| | | | | |

ANATOMIA POR IMAGEM

Anatomia Neurocirúrgica & Estudo dos cortes coronais, sagitais e axiais em ressonância nuclear magnética e tomografia computadorizada.

Anatomia da Superfície Cortical

 Alguns pontos são úteis para que se faça a correlação com a ressonância nuclear magnética para determinação da localização da lesão.
 O giro frontal médio em geral é mais sinuoso do que o giro frontal superior e inferior. Com freqüência conecta-se ao giro pré-central através de um fino istmo.
 O sulco central (fissura de Rolando) conecta-se à fissura de Sylvius em apenas 2% dos casos. Nos demais casos observa-se um giro subcentral nessa conecção.
 O sulco interparietal separa os lobos parietais superior e inferior.
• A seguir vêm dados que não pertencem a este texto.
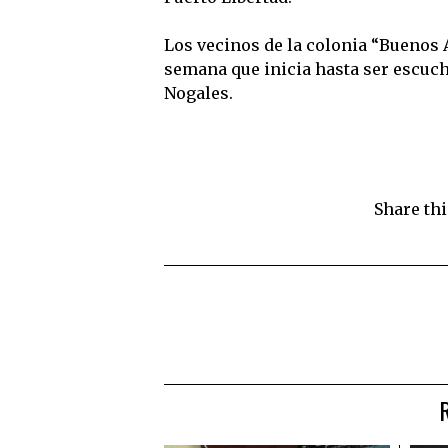
Los vecinos de la colonia “Buenos A
semana que inicia hasta ser escucha
Nogales.
Share thi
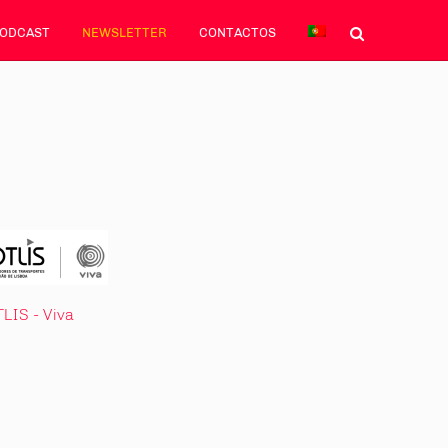
PODCAST
NEWSLETTER
CONTACTOS
LIS - Viva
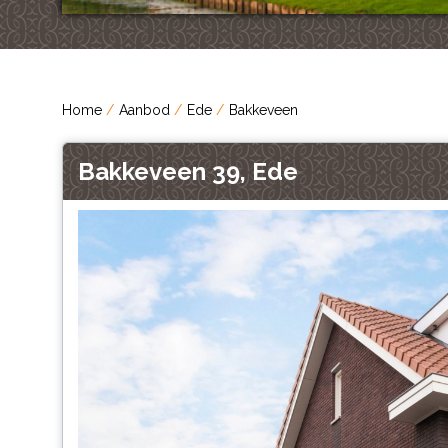
Home
Aanbod
Ede
Bakkeveen
Bakkeveen 39, Ede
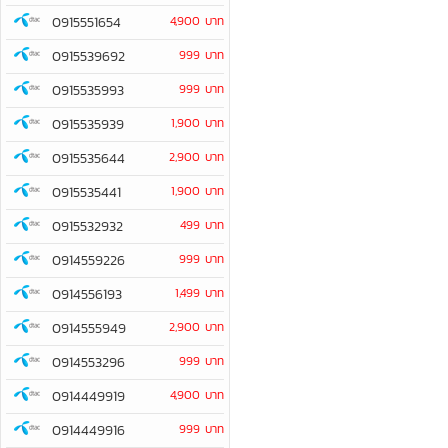
0915551654
4,900 บาท
0915539692
999 บาท
0915535993
999 บาท
0915535939
1,900 บาท
0915535644
2,900 บาท
0915535441
1,900 บาท
0915532932
499 บาท
0914559226
999 บาท
0914556193
1,499 บาท
0914555949
2,900 บาท
0914553296
999 บาท
0914449919
4,900 บาท
0914449916
999 บาท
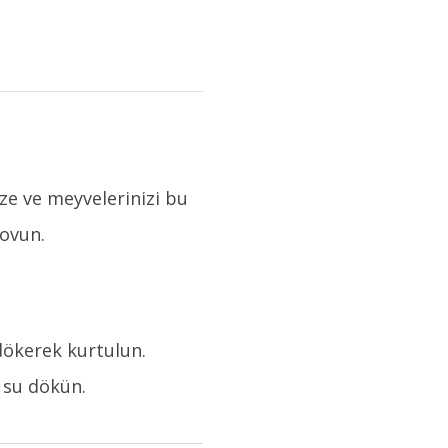
ze ve meyvelerinizi bu
 ovun.
 dökerek kurtulun.
 su dökün.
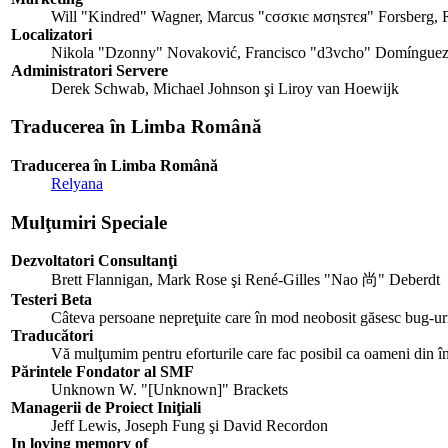
Will "Kindred" Wagner, Marcus "cσσкιє мσηѕтєя" Forsberg, R
Localizatori
Nikola "Dzonny" Novaković, Francisco "d3vcho" Domínguez,
Administratori Servere
Derek Schwab, Michael Johnson şi Liroy van Hoewijk
Traducerea în Limba Română
Traducerea în Limba Română
Relyana
Mulţumiri Speciale
Dezvoltatori Consultanţi
Brett Flannigan, Mark Rose şi René-Gilles "Nao 尚" Deberdt
Testeri Beta
Câteva persoane nepreţuite care în mod neobosit găsesc bug-uri,
Traducători
Vă mulţumim pentru eforturile care fac posibil ca oameni din 
Părintele Fondator al SMF
Unknown W. "[Unknown]" Brackets
Managerii de Proiect Iniţiali
Jeff Lewis, Joseph Fung şi David Recordon
In loving memory of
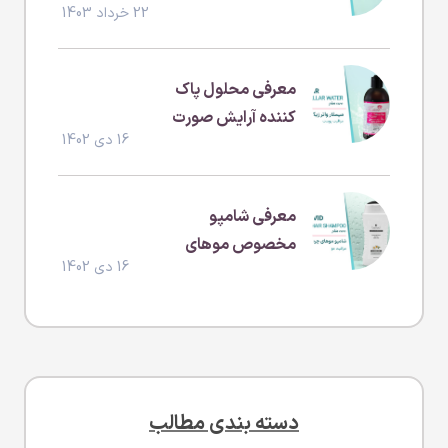
22 خرداد 1403
معرفی محلول پاک
کننده آرایش صورت
16 دی 1402
(بدون سولفات و
پارابن )
معرفی شامپو
مخصوص موهای
16 دی 1402
چرب
دسته بندی مطالب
O lobo parietal inferior é composto primariamente pelo giro angular e giro supramarginal. A fissura de Sylvius termina no giro supramarginal (Brodmann 40). O sulco temporal superior termina no giro angular.

 As áreas de Brodmann são clinicamente significativas, mapas citoarquitetônicos do cérebro humano.
 Áreas de Brodmann 3,1 e 2: trata-se do córtex somatossensorial primário.
 Áreas de Brodmann 41 e 42: áreas auditivas primárias (giro transverso de Heschl).
 Áreas de Brodmann 4: córtex motor primário – “faixa motora” – grande concentração das células piramidais gigantes de Betz.
 Área de Brodmann 6: área pré-motora.
 Área de Brodmann 44: trata-se a área de Broca no hemisfério dominante.
 Área de Brodmann 17: córtex visual primário (lobo occipital).
 Área de Brodmann 40 e parte da área 39: área de Wernicke (hemisfério dominante).
 Área de Brodmann 8: área do movimento ocular voluntário na direção oposta.

Áreas de Brodmann

Anatomia da Superfície Cortical

Anatomia da Superfície Craniana

 Dentre os pontos craniométricos devemos considerar:
    - Ptério: área onde os ossos frontal, parietal, temporal e esfenóide(grande asa) se aproximam.
    - Astério: junção das suturas lambdóide, occipitomastóide e parietomastóide. Apoia-se sobre a junção dos seios transversos e sigmóide.
    - Lambda: junção das suturas lambdóide e sagital.
    - Estefânio: junção da sutura coronal e da linha temporal superior.
    - Glabela: ponto de projeção mais anterior da testa, ao nível da crista supra-orbital na linha média.
    - Opístio: margem posterior do forame magno na linha média.
    - Bregma: junção das suturas coronal e sagital.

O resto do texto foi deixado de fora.